In Windows, you can enable ‘Audit Policies’ for certain events that the operating system detects. One such audit policy is to audit any login/logoff events that occur on your server. This can be a good way to have a log of what accounts are logging into your server, when, and from where.
This guide will go over how to enable auditing login events, how to view them, and how to create a custom view to filter viewing to only the login events.
Enable Logon Event Auditing
All of the audit policies are part of Group Policy, and as such, can be enabled or disabled from within the Local Group Policy Editor.
First: Open the Group Policy Editor.
Second: Navigate to Computer Configuration -> Windows Settings -> Security Settings -> Local Policies -> Audit Policy.
Third: Right click ‘Audit logon events’ and select Properties.
Fourth: Check both the Success and Failure checkboxes to enable auditing of both successful and failed logon attempts. Click OK.
Now logon auditing is enabled, and any future logon and logoff events will be tracked within the the Event Viewer.
Viewing Logon Events
To view the logon events that are now being audited, you can view them from in the Event Viewer.
First: Open the Event Viewer.
Second: Navigate to Windows Logs -> Security.
This section of the Event viewer will then have any logon and logoff events listed. Selecting one of the events will then display that event’s details in the box at the bottom.
Filter Only Logon Events
To view only the list of login events and not every security event that has been detected, you can create a custom view.

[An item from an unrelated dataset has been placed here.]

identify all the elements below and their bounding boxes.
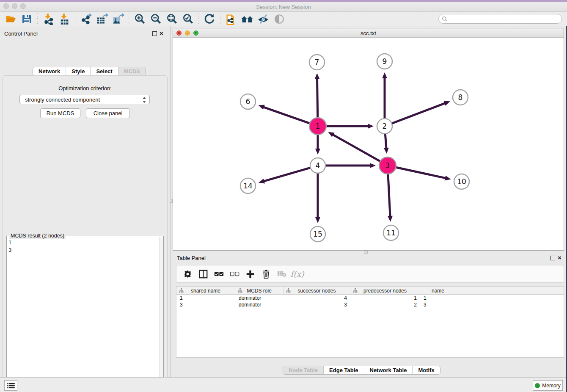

First: In the Event Viewer, navigate back to the Windows Logs -> Security section.
Second: Select Create Custom View… in the right sidebar.
Third: Click where is says <All Event IDs> and enter in the IDs of the events you want to view. Optionally, you can also filter by username by specifying a user in the User: textbox. Select OK.
|Event ID||Event Type|
Fourth: Give your view a name, and optionally select a folder to put it in. Click OK.
Now you will be able to view your filter in the Event Viewer under Custom Views -> Your View’s Name.